The greater the c/d, the finer the line pairs are. Being a measure of our visual acuity at various degrees of detail, it is an essential consideration when designing display systems. The graph shows that the visual system’s highest sensitivity to contrast would be in the range of 1 to 8 cycles per degree, depending upon illumination conditions and viewer acuity.

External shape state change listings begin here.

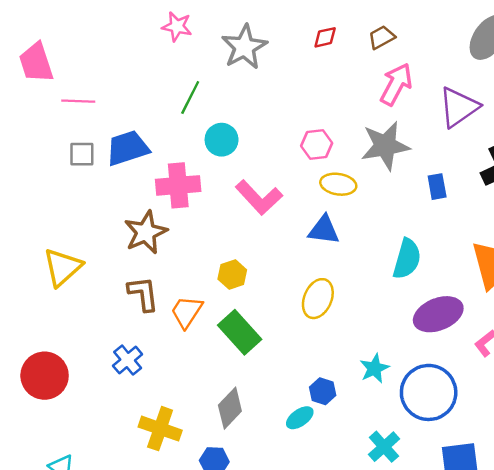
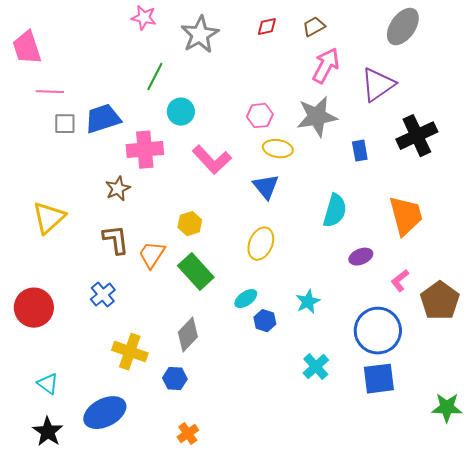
pink line: (78, 101) -> (50, 92), moved
blue triangle: (324, 230) -> (266, 187), turned 44
brown star: (146, 232) -> (118, 189), size x0.7
purple ellipse: (438, 314) -> (361, 257), size x0.6
blue circle: (429, 392) -> (378, 331), moved
cyan ellipse: (300, 418) -> (246, 299), moved

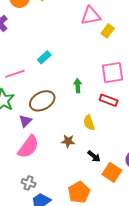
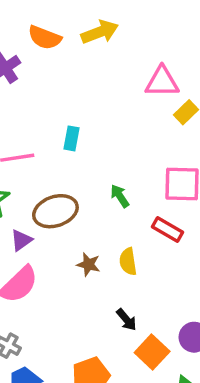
cyan rectangle: (44, 57) -> (72, 138), turned -48
green arrow: (78, 86) -> (120, 196), turned -40
brown star: (68, 141) -> (88, 264), moved

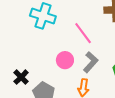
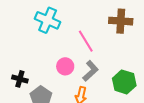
black cross: (21, 77) -> (20, 79), turned -35

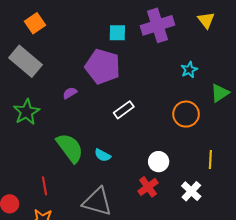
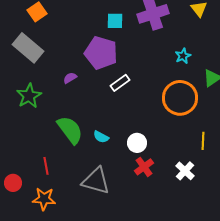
white rectangle: (124, 110) -> (120, 83), moved
orange circle: (186, 114) -> (180, 98), size x1.4
white circle: (159, 162) -> (137, 143), moved

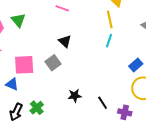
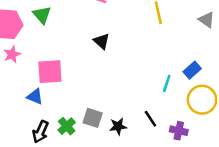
cyan line: (109, 41) -> (167, 83), moved
gray square: (53, 63) -> (93, 118), moved, turned -35
black star: (75, 96) -> (118, 126), moved

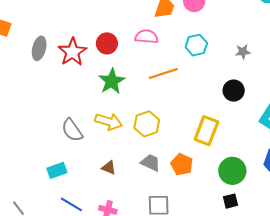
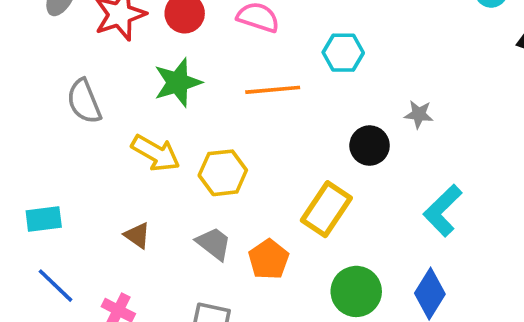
gray star: (243, 52) -> (419, 114), moved
black circle: (234, 91) -> (370, 146), moved
gray semicircle: (72, 130) -> (84, 101), moved

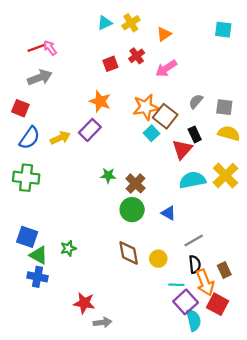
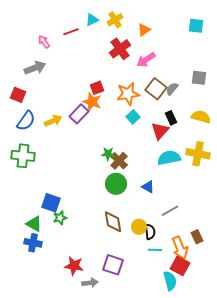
red line: (36, 48) -> (71, 32), moved
red cross: (137, 56) -> (120, 49), size x1.5
red square: (110, 64) -> (97, 88), moved
orange star: (100, 101) -> (92, 102), moved
gray square: (224, 107) -> (199, 78), moved
brown square: (165, 116) -> (156, 89), moved
green star: (108, 175) -> (108, 154), moved
yellow cross: (225, 175) -> (198, 154), turned -35
blue square: (27, 237) -> (51, 203), moved
black semicircle: (195, 264) -> (150, 232), moved
purple square: (186, 302) -> (113, 265), moved, turned -30
red square: (217, 304) -> (180, 266), moved

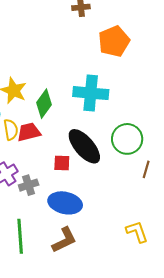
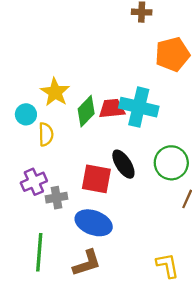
red trapezoid: (29, 132) -> (112, 109), moved
black ellipse: (84, 146) -> (123, 164), size x0.7
red square: (62, 163) -> (96, 179), size x1.6

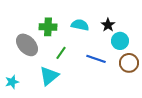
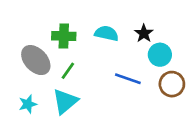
green line: (61, 53) -> (68, 71), moved
cyan star: (12, 82) -> (28, 104), moved

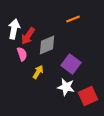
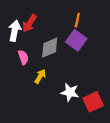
orange line: (73, 19) -> (77, 20), turned -56
red arrow: (28, 36) -> (30, 23), moved
purple square: (71, 64) -> (76, 40), moved

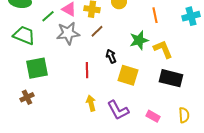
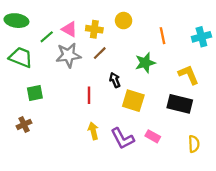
yellow L-shape: (163, 49) -> (188, 75), moved
green square: (37, 68) -> (35, 93), size x0.7
pink rectangle: (153, 116) -> (153, 136), moved

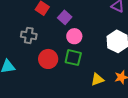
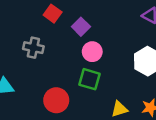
red circle: (48, 59) -> (56, 100), moved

The “DC removed” dashed line represents backing out the background scene illumination, so it represents just the changes to contrast sensitivity as the angular frequency increases to finer and finer line pairs.

 

Figure 5 - the CSF (Contrast Sensitivity Function) shows that our sensitivity to contrast falls below 50%, below about 0.5 c/d and above 15 c/d, producing the bandpass filter type curve.4

The falloff of the curve on the right at the high frequency end is due to the limits of our visual acuity, just like any optical system. But the falloff on the left at the low end is a neural processing limitation in that it is caused by a failure of the image processing in the retina and visual cortex. Details outside of this curve become invisible to the eye. With low angular frequency content such as the sky or distant mountains, our visual system cannot detect subtle contrast changes over these broad areas like it can with smaller, high-frequency objects. If the angular frequencies are too high, the MTF crashes to 0% as shown in Figure 4 and we don’t see any detail at all.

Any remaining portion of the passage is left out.